Hold Harmless Has Come Back to Haunt Many Social Security Recipients
“Half of all seniors received none — or virtually nothing — extra as a result of Social Security’s 2% “raise” in 2018”
For better or worse, Social Security is arguably the most important social program in this country. Each and every month, the Social Security Administration (SSA) provides a benefit to more than 62 million people, which includes nearly 43 million retired workers. Of these almost 43 million retirees, more than 3 out of 5 lean on their monthly checks to provide at least half of their monthly incomes. In effect, Social Security has played a key role in keeping elderly poverty rates down. And the COLA is very important to each of them when it comes to inflation.
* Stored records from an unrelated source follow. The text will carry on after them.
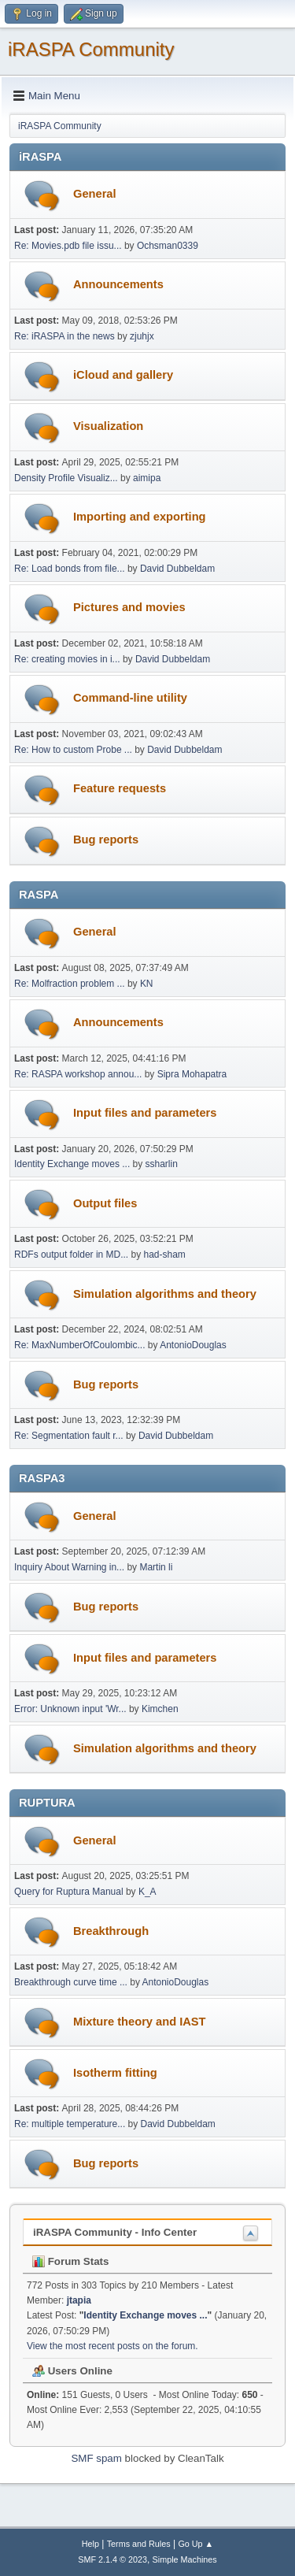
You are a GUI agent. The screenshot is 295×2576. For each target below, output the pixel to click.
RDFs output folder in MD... (71, 1254)
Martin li (155, 1567)
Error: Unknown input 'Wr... (70, 1708)
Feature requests (119, 788)
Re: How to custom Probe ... (73, 749)
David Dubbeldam (177, 568)
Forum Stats (70, 2261)
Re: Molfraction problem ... (69, 983)
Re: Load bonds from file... (69, 568)
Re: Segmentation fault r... (69, 1435)
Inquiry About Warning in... (69, 1567)
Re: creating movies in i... (67, 659)
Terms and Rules (139, 2543)
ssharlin (162, 1163)
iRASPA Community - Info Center (115, 2232)
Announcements (118, 284)
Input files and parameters (144, 1112)
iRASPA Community (91, 49)
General (94, 193)
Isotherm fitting (115, 2072)
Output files (105, 1203)
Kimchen (160, 1708)
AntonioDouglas (193, 1345)
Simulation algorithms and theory (164, 1294)
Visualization (108, 426)
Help (90, 2543)
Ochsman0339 (167, 245)
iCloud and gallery (123, 375)
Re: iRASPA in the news (64, 336)
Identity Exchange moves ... (72, 1163)
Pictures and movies (129, 607)
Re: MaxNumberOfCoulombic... (80, 1345)
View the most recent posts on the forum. (112, 2346)
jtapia (79, 2300)
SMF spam (96, 2458)
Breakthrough (111, 1931)
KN (146, 983)
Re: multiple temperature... (69, 2123)
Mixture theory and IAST (139, 2021)
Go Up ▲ (195, 2543)
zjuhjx (142, 336)
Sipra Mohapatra (192, 1074)
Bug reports (105, 839)
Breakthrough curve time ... (70, 1982)
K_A (147, 1891)
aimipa (146, 478)
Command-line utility (130, 697)
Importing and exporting (139, 516)
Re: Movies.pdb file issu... (68, 245)
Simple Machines (185, 2559)
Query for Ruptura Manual (69, 1891)
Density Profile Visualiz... (66, 478)
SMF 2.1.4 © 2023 (112, 2559)
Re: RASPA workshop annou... (78, 1074)
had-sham (165, 1254)
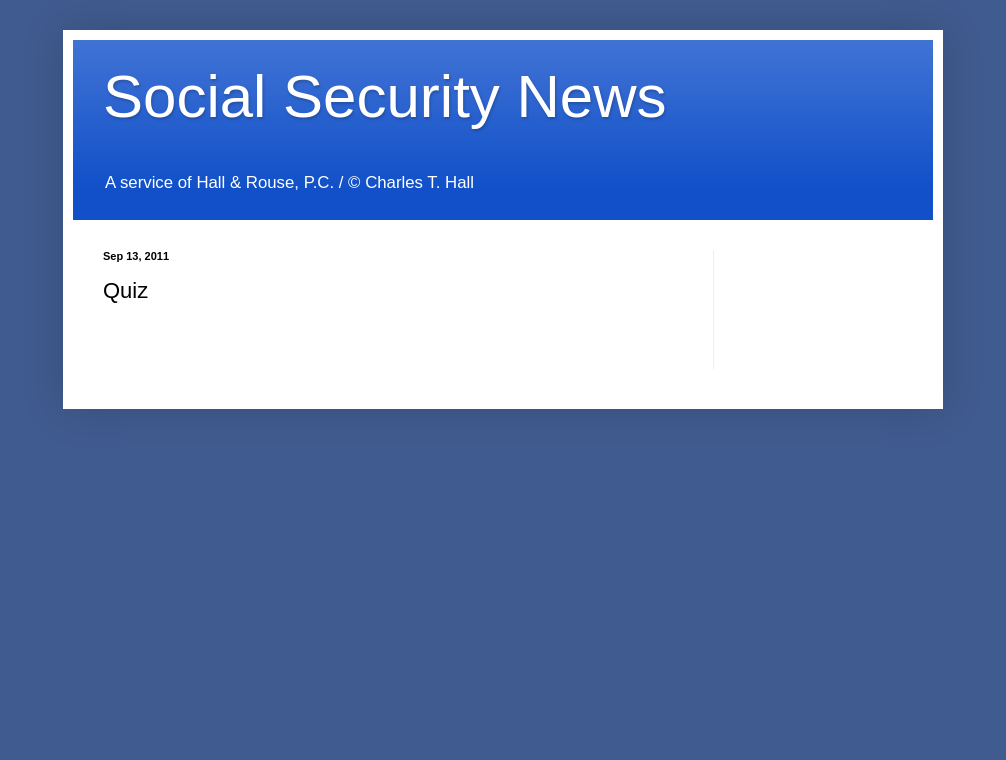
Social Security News (385, 96)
The importance of cost-of-living adjustments:
Given how extensively retirees lean on Social Security to make ends meet, there’s potentially nothing more important to current recipients than the annual cost-of-living adjustment (COLA) announcement in mid-October of each year.
COLA is nothing more than the “raise” that beneficiaries will receive in the upcoming year. It’s supposed to be representative of the inflation that Social Security beneficiaries face, but this isn’t always the case. In fact, Social Security’s inflationary tether that determines COLA is the Consumer Price Index for Urban Wage Earners and Clerical Workers (CPI-W).
As the name implies, it measures the spending habits of urban wage earners and clerical workers, which differ greatly from seniors, who spend far more on medical care and housing as a percentage of total expenditures than working-age Americans. This often results in seniors receiving a COLA that doesn’t adequately represent the inflation that they’re facing.
An analysis from The Senior Citizens League (TSCL) found that the purchasing power of Social Security dollars has declined by 30% just since the year 2000. What you formerly could buy for $100 in Social Security income back in 2000 now buys about $70 worth of those same goods and services.
But this is far from the only worry that a majority of seniors are facing this year. According to a recent survey published by TSCL, half of the more than 1,100 Social Security recipients it questioned received no COLA, or virtually no COLA, in 2018, despite an announced 2% “raise” by the Social Security Administration.